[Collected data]
....................

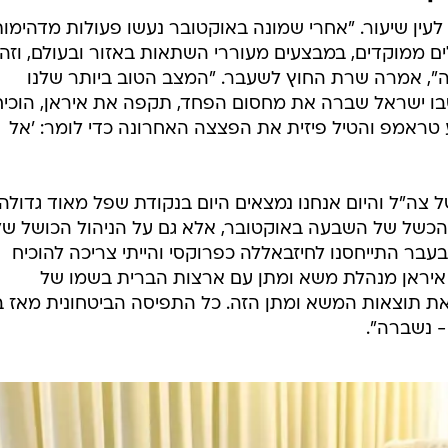
 לעין שיעור. "אחרי שמונה באוקטובר נעשו פעולות מדהימו
ים ממוקדים, במבצעים מעוררי השתאות באזור ובעולם, וזה
", אמרה שרת החוץ לשעבר. "המצב הטוב ביותר שלנו
בו ישראל שברה את מחסום הפחד, תקפה את איראן, הוכי
גיע טראמפ והטיל פיזית את הפצצה האחרונה כדי לומר: 'אל
 צה"ל והיום אנחנו נמצאים היום בנקודת שפל מאוד גדולה.
הכשל של השבעה באוקטובר, אלא גם על הניהול הכושל של
בעבר התייחסנו לחיזבאללה כפרוקסי והייתי צריכה להוכיח
 איראן מנהלת משא ומתן עם ארצות הברית בשמו של
את תוצאות המשא ומתן הזה. כל התפיסה הביטחונית מאז ב
 - נשברה".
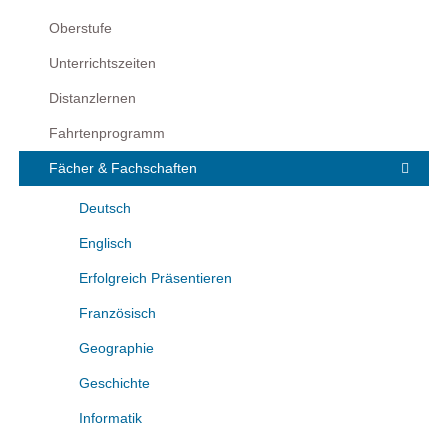
Oberstufe
Unterrichtszeiten
Distanzlernen
Fahrtenprogramm
Fächer & Fachschaften
Deutsch
Englisch
Erfolgreich Präsentieren
Französisch
Geographie
Geschichte
Informatik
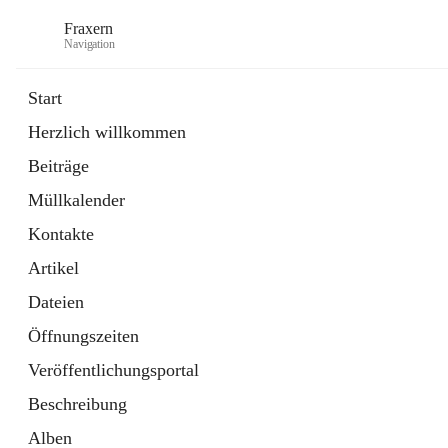
Fraxern
Navigation
Start
Herzlich willkommen
öffnet
Bürgerservice
Beiträge
in
Ordner
neuem
Müllkalender
Tab
öffnet
Formulare
in
Artikel
Kontakte
neuem
Tab
Artikel
Dateien
Öffnungszeiten
Veröffentlichungsportal
Beschreibung
Alben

....................

Except for the pictures, copy every line of the records above exactly.

- [Written reply]:
 לעין שיעור. "אחרי שמונה באוקטובר נעשו פעולות מדהימו
ים ממוקדים, במבצעים מעוררי השתאות באזור ובעולם, וזה
", אמרה שרת החוץ לשעבר. "המצב הטוב ביותר שלנו
בו ישראל שברה את מחסום הפחד, תקפה את איראן, הוכי
גיע טראמפ והטיל פיזית את הפצצה האחרונה כדי לומר: 'אל
 צה"ל והיום אנחנו נמצאים היום בנקודת שפל מאוד גדולה.
הכשל של השבעה באוקטובר, אלא גם על הניהול הכושל של
בעבר התייחסנו לחיזבאללה כפרוקסי והייתי צריכה להוכיח
 איראן מנהלת משא ומתן עם ארצות הברית בשמו של
את תוצאות המשא ומתן הזה. כל התפיסה הביטחונית מאז ב
 - נשברה".
Oberstufe
Unterrichtszeiten
Distanzlernen
Fahrtenprogramm
Fächer & Fachschaften
Deutsch
Englisch
Erfolgreich Präsentieren
Französisch
Geographie
Geschichte
Informatik
Fraxern
Navigation
Start
Herzlich willkommen
öffnet
Bürgerservice
Beiträge
in
Ordner
neuem
Müllkalender
Tab
öffnet
Formulare
in
Artikel
Kontakte
neuem
Tab
Artikel
Dateien
Öffnungszeiten
Veröffentlichungsportal
Beschreibung
Alben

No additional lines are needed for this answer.